How to keep spectators dry in open-air venues
Robin Stanfield, head of client management at BMT Fluid Mechanics, an international wind engineering consultancy, discusses how to overcome the technical challenges presented by open roof stadia.
Partial roofs at outdoor venues are primarily intended to keep spectators dry, without impeding anyone’s view or spoiling the open-air atmosphere. But, most are designed with only vertical rainfall in mind, leaving many fans at the mercy of the weather when the wind gets up and blows rain onto the stands.
A skim through recent articles I’ve read on the latest stadia designs reminds me that the reality can be quite different and clearly, the combination of wind and rain is not high up the priority list – as shown by a roof oculus where the diameter looks to be four times the roof span; large gaps between the upper tier and the outer roof edge; a horseshoe shaped roof with one stand uncovered; and finally, four independent stands with clear paths for wind, and thus rain, to blow directly into the stand and onto spectators.

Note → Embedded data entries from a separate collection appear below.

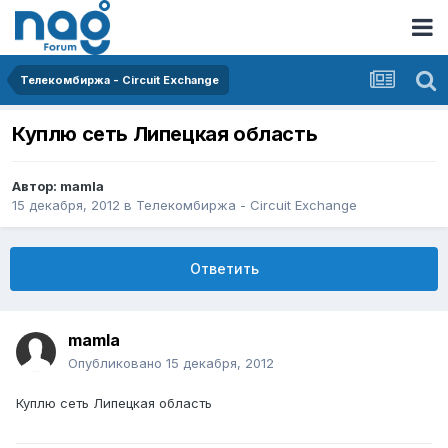
Телекомбиржа - Circuit Exchange
Куплю сеть Липецкая область
Автор:
mamla
15 декабря, 2012
в
Телекомбиржа - Circuit Exchange
Ответить
mamla
Опубликовано
15 декабря, 2012
Куплю сеть Липецкая область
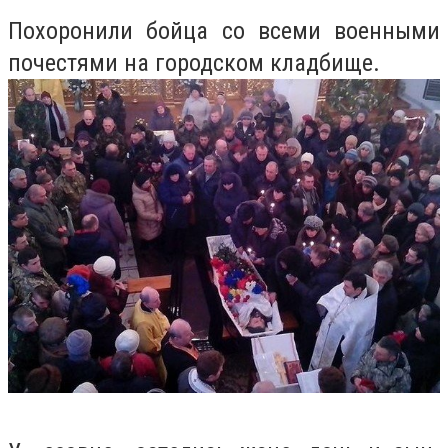
Похоронили бойца со всеми военными
почестями на городском кладбище.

In the same articles, there is a lot of discussion around climatic factors that need to be considered within the design phase including earthquakes, hurricanes and typhoons, snow and ice drift and build-up, and even sunlight availability for grass growth. However, nothing about rain. I should perhaps find that surprising, but the opposite is true. Wind-driven rain and its potential impact on spectators should be an important consideration within the design phase of any stadia project where rainfall is common.
Harnessing the combined power of wind tunnel testing and computational fluid dynamics (CFD) to understand how wind behaves inside open-air stadia informs designs that protect more spectators from driving rain.

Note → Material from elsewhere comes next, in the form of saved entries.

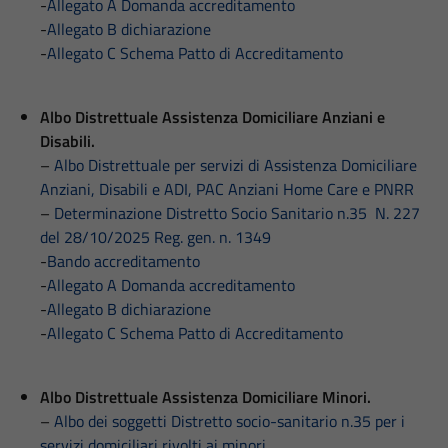
-
Allegato A Domanda accreditamento
-
Allegato B dichiarazione
-
Allegato C Schema Patto di Accreditamento
Albo Distrettuale Assistenza Domiciliare Anziani e
Disabili.
–
Albo Distrettuale per servizi di Assistenza Domiciliare
Anziani, Disabili e ADI, PAC Anziani Home Care e PNRR
–
Determinazione Distretto Socio Sanitario n.35 N. 227
del 28/10/2025 Reg. gen. n. 1349
-
Bando accreditamento
-
Allegato A Domanda accreditamento
-
Allegato B dichiarazione
-
Allegato C Schema Patto di Accreditamento
Albo Distrettuale Assistenza Domiciliare Minori.
–
Albo dei soggetti Distretto socio-sanitario n.35 per i
servizi domiciliari rivolti ai minori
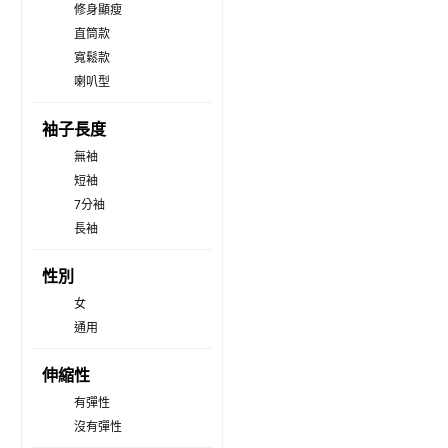
修身顯瘦
直筒款
寬鬆款
喇叭型
袖子長度
無袖
短袖
7分袖
長袖
性別
女
通用
伸縮性
有彈性
沒有彈性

Often, computational methods alone are used to simulate wind-driven rain, meaning that while informative, these predictions may only partially resolve highly complex and unsteady, turbulent flow patterns. To close the gap, combining CFD with established wind tunnel tests in tandem can offer rich design insights for improving spectator comfort, whatever the challenges of the local climate.
Together with the stadium’s designers, we proved the value of using both methods for a deeper understanding of how rain is driven around an arena, by carrying out tandem tests for the 55,000-seater San Mamés football stadium in Bilbao, Spain.
Based on the dual results for the football club, the design and engineering team recommended an extension to the stadium’s roof that has improved spectator comfort by 70%.
Individually, both testing techniques have their limitations as tools for understanding the behavior of wind-driven rain but studying CFD and wind tunnel visualizations side by side is uniquely informative.
This integrated approach, which has potential for further development, provides smarter, more robust solutions for keeping customers dry and happy.